## [WHAT THIS TASK INVOLVES]
Transcribe all of the entries below exactly. Leave out the pictures.

## [MATERIAL TO PROCESS]
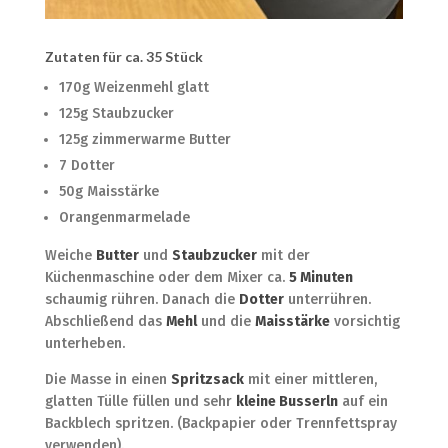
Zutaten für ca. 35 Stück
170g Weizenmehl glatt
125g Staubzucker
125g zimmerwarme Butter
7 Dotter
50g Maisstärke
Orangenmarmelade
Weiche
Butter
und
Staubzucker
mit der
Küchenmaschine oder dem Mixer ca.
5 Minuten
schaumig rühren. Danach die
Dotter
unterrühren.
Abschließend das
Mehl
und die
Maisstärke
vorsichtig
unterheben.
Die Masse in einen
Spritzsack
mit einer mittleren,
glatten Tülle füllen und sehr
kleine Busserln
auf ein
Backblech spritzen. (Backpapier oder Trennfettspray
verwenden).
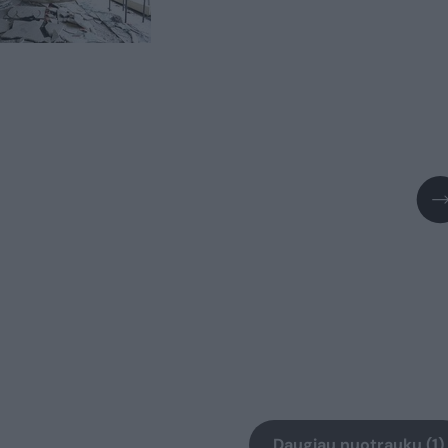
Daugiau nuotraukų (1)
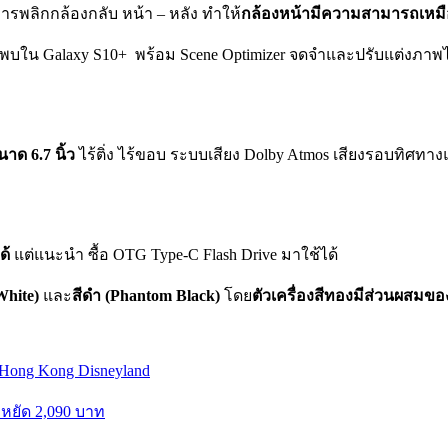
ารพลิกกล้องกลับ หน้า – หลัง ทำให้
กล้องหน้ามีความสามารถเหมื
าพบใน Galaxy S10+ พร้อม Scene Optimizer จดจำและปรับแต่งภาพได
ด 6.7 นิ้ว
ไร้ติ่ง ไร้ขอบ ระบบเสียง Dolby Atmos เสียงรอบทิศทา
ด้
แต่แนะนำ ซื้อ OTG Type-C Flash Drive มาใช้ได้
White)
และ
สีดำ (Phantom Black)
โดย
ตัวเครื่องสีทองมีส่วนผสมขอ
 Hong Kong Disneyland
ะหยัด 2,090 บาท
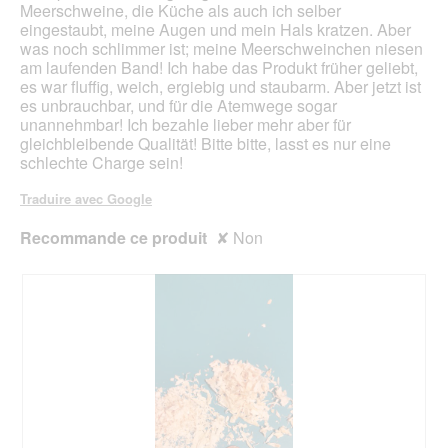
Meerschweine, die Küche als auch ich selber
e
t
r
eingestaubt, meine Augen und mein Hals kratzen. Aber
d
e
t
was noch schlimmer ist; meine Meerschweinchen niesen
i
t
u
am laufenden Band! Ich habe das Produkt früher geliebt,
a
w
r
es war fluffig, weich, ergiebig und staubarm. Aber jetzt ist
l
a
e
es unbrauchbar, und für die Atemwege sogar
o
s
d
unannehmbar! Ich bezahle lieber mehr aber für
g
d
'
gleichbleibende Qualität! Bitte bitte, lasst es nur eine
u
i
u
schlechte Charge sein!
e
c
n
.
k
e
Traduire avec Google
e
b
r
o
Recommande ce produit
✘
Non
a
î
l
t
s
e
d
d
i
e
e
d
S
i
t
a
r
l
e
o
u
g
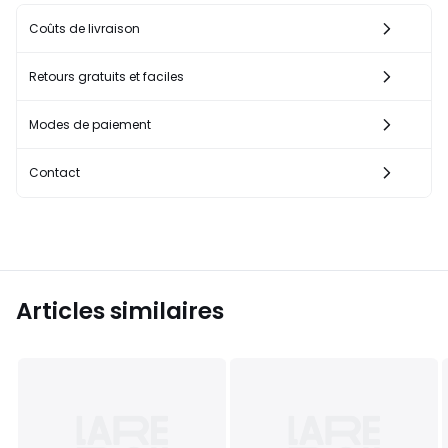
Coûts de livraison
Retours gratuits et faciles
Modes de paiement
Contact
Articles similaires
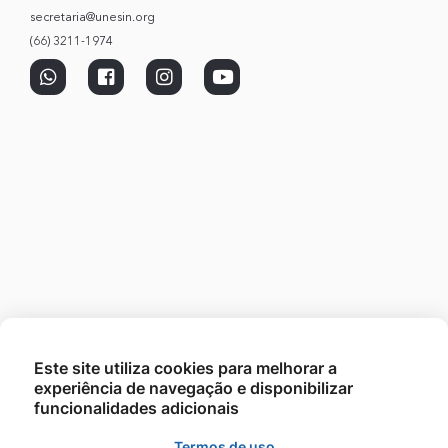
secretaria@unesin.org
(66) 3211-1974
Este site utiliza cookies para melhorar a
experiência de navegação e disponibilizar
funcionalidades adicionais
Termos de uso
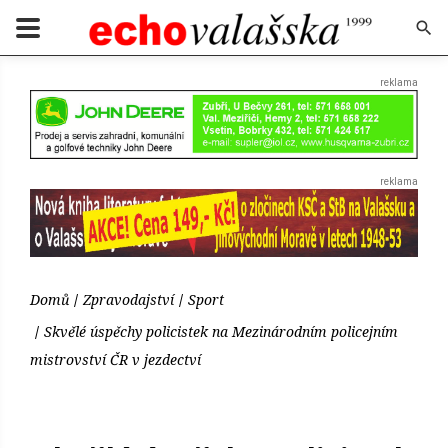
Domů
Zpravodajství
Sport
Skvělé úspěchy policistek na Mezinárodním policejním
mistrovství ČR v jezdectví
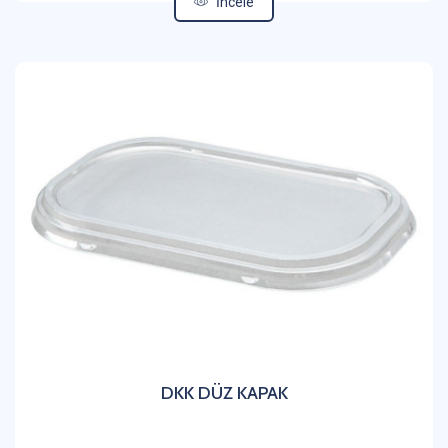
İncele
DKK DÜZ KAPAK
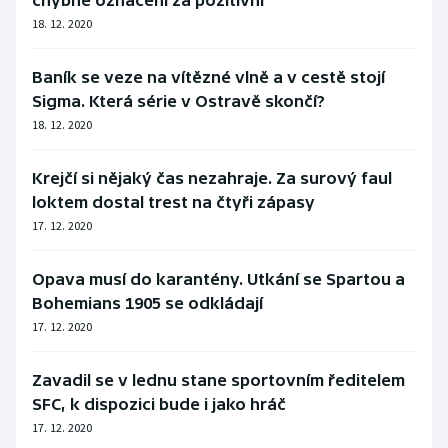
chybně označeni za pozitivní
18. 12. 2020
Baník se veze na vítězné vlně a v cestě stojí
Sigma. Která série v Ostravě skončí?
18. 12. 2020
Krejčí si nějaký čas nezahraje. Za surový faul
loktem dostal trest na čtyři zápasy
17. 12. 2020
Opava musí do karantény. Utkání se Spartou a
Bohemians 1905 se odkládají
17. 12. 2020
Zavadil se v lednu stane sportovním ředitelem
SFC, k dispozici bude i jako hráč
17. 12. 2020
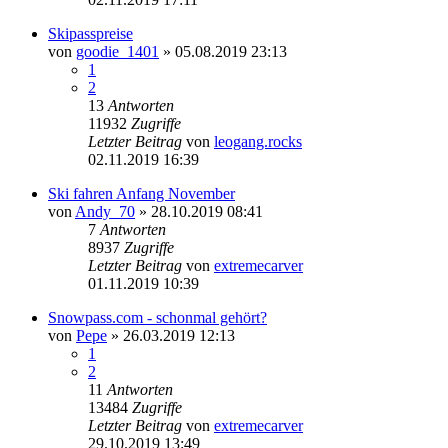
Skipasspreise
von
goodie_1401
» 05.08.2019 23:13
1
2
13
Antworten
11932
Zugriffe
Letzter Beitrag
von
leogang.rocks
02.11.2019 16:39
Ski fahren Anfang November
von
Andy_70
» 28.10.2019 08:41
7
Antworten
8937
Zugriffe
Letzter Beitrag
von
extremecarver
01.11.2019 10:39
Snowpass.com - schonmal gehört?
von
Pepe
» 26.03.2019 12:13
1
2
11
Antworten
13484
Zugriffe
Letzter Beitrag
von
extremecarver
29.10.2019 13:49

## [ANSWER TO THE PROBLEM]
Zutaten für ca. 35 Stück
170g Weizenmehl glatt
125g Staubzucker
125g zimmerwarme Butter
7 Dotter
50g Maisstärke
Orangenmarmelade
Weiche
Butter
und
Staubzucker
mit der
Küchenmaschine oder dem Mixer ca.
5 Minuten
schaumig rühren. Danach die
Dotter
unterrühren.
Abschließend das
Mehl
und die
Maisstärke
vorsichtig
unterheben.
Die Masse in einen
Spritzsack
mit einer mittleren,
glatten Tülle füllen und sehr
kleine Busserln
auf ein
Backblech spritzen. (Backpapier oder Trennfettspray
verwenden).
Daugiau nuotraukų (1)
ารพลิกกล้องกลับ หน้า – หลัง ทำให้
กล้องหน้ามีความสามารถเหมื
าพบใน Galaxy S10+ พร้อม Scene Optimizer จดจำและปรับแต่งภาพได
ด 6.7 นิ้ว
ไร้ติ่ง ไร้ขอบ ระบบเสียง Dolby Atmos เสียงรอบทิศทา
ด้
แต่แนะนำ ซื้อ OTG Type-C Flash Drive มาใช้ได้
White)
และ
สีดำ (Phantom Black)
โดย
ตัวเครื่องสีทองมีส่วนผสมขอ
 Hong Kong Disneyland
ะหยัด 2,090 บาท
Meerschweine, die Küche als auch ich selber
e
t
r
eingestaubt, meine Augen und mein Hals kratzen. Aber
d
e
t
was noch schlimmer ist; meine Meerschweinchen niesen
i
t
u
am laufenden Band! Ich habe das Produkt früher geliebt,
a
w
r
es war fluffig, weich, ergiebig und staubarm. Aber jetzt ist
l
a
e
es unbrauchbar, und für die Atemwege sogar
o
s
d
unannehmbar! Ich bezahle lieber mehr aber für
g
d
'
gleichbleibende Qualität! Bitte bitte, lasst es nur eine
u
i
u
schlechte Charge sein!
e
c
n
.
k
e
Traduire avec Google
e
b
r
o
Recommande ce produit
✘
Non
a
î
l
t
s
e
d
d
i
e
e
d
S
i
t
a
r
l
e
o
u
g
Coûts de livraison
Retours gratuits et faciles
Modes de paiement
Contact
Articles similaires
secretaria@unesin.org
(66) 3211-1974
Este site utiliza cookies para melhorar a
experiência de navegação e disponibilizar
funcionalidades adicionais
Termos de uso
Domů
Zpravodajství
Sport
Skvělé úspěchy policistek na Mezinárodním policejním
mistrovství ČR v jezdectví
İncele
DKK DÜZ KAPAK
chybně označeni za pozitivní
18. 12. 2020
Baník se veze na vítězné vlně a v cestě stojí
Sigma. Která série v Ostravě skončí?
18. 12. 2020
Krejčí si nějaký čas nezahraje. Za surový faul
loktem dostal trest na čtyři zápasy
17. 12. 2020
Opava musí do karantény. Utkání se Spartou a
Bohemians 1905 se odkládají
17. 12. 2020
Zavadil se v lednu stane sportovním ředitelem
SFC, k dispozici bude i jako hráč
17. 12. 2020
Skipasspreise
von
goodie_1401
» 05.08.2019 23:13
1
2
13
Antworten
11932
Zugriffe
Letzter Beitrag
von
leogang.rocks
02.11.2019 16:39
Ski fahren Anfang November
von
Andy_70
» 28.10.2019 08:41
7
Antworten
8937
Zugriffe
Letzter Beitrag
von
extremecarver
01.11.2019 10:39
Snowpass.com - schonmal gehört?
von
Pepe
» 26.03.2019 12:13
1
2
11
Antworten
13484
Zugriffe
Letzter Beitrag
von
extremecarver
29.10.2019 13:49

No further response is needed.